İSTANBUL (İGFA) –Uzman Diyetisyen Hülya Yiğit, çocukluk devrinde beslenmenin kıymetine işaret ederek, ailelere ihtarlarda bulundu.
Beslenmenin hayatın her evresinde çok kıymetli söz eden Yiğit, bilhassa son yıllarda gelişmekte olan toplumlarda yetersiz beslenmeye bağlı olarak ‘gizli açlık’ olarak isimlendirilen; demir, iyot, çinko üzere hayati ehemmiyet taşıyan mineraller ve vitaminlerin bedene yetersiz alınması ile ortaya çıkan tablo ile daha sık karşılaşıldığına dikkati çekti.

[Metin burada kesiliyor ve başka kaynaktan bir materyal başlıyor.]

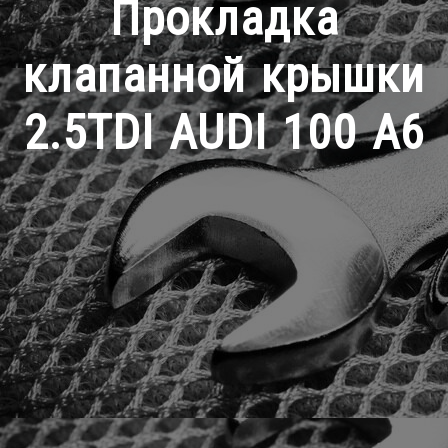
Прокладка
клапанной крышки
2.5TDI AUDI 100 A6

“Yetersiz beslenme yalnızca yemeğin az yenilmesi yahut hiç yenilmemesi değil, yenilen yemeğin besleyiciliğinin az olması manasına da geliyor.” diyen Yiğit, “Vücuda aldığımız her yiyecek besin kıymeti taşımayabiliyor. Bu kavramdan yola çıkarak bilhassa çocukların tüketmeyi çok sevdiği jelibonlar, mısır cipsleri, bisküviler, katı yağ ile yapılan poğaçalar ve paketli meyve sularının besleyiciliklerinin hayli düşük, yani vitamin-mineral içeriklerinin hayli zayıf olduğunu söyleyebiliriz. Zira, bedenin hiçbir besin öğesi gereksinimini karşılamazlar. Yalnızca güç verirler. Ayrıyeten karın etrafını yani iç organları yağlandırma tesirleri ve daha çok acıktırma potansiyellerinin olduğunu da unutmamak gerekir” diye konuştu.
BEYİN GELİŞİMİ İÇİN OMEGA-3 ALINMASI ÖNEMLİ
Hülya Yiğit, çocukların gelişme sürecinde kalori muhtaçlıklarının yüksek olduğunu ve daha çok protein, kalsiyum, demir üzere minerallere muhtaçlık duyduğunu anlatarak, gelişim çağındaki çocukların günlük beslenmeleri konusunda şu bilgileri verdi:
“Her gün en az 2 su bardağı süt, yoğurt yahut kefir, 1-2 dilim peynir, toplamda 5 porsiyon zerzevat ve meyve tüketmeleri gerekir. Bilhassa demir eksikliğinin sık görüldüğü bu periyotta haftada en az 3-4 gün hayvansal kaynaklı demir ve protein alımına yönelmek, kırmızı-beyaz et tüketmek değerli. Bilhassa beyin gelişimi ve hafızayı güçlendirmek için hayvansal Omega-3 kaynağı olan somon ve uskumru üzere yağlı balıkların da en az haftada 2 gün tüketilmesi gerekir. İçerdikleri magnezyum, potasyum, bitkisel Omega-3 nedeniyle günlük 8-10 adet fındık, ceviz, badem üzere yağlı tohumların ve kuru meyvelerin tüketimini de göz arkası etmemek gerekir.”
BESLENME YALNIZCA AÇLIK GİDERME DAVRANIŞI DEĞİL
Beslenmenin yalnızca açlığı giderme davranışı olmadığını belirten Hülya Yiğit, “Yetişkinlik temellerinin atıldığı çocukluk devrinde daha da kıymetlidir. Çocukların ne kadar büyüyüp gelişebilecekleri genetik yapılarıyla bağlıdır fakat; yapılan araştırmalarda yetersiz ve istikrarsız beslenen çocukların, genetik potansiyellerini yakalayamadıkları da görülmekte. Bunlara ek olarak çocukluk periyodunda yetersiz beslenmeye bağlı olarak zeka geriliği, öğrenme zahmeti, görme meseleleri, diş ve dişeti sıkıntıları en sık görülebilen sıhhat problemlerindendir.” diye konuştu.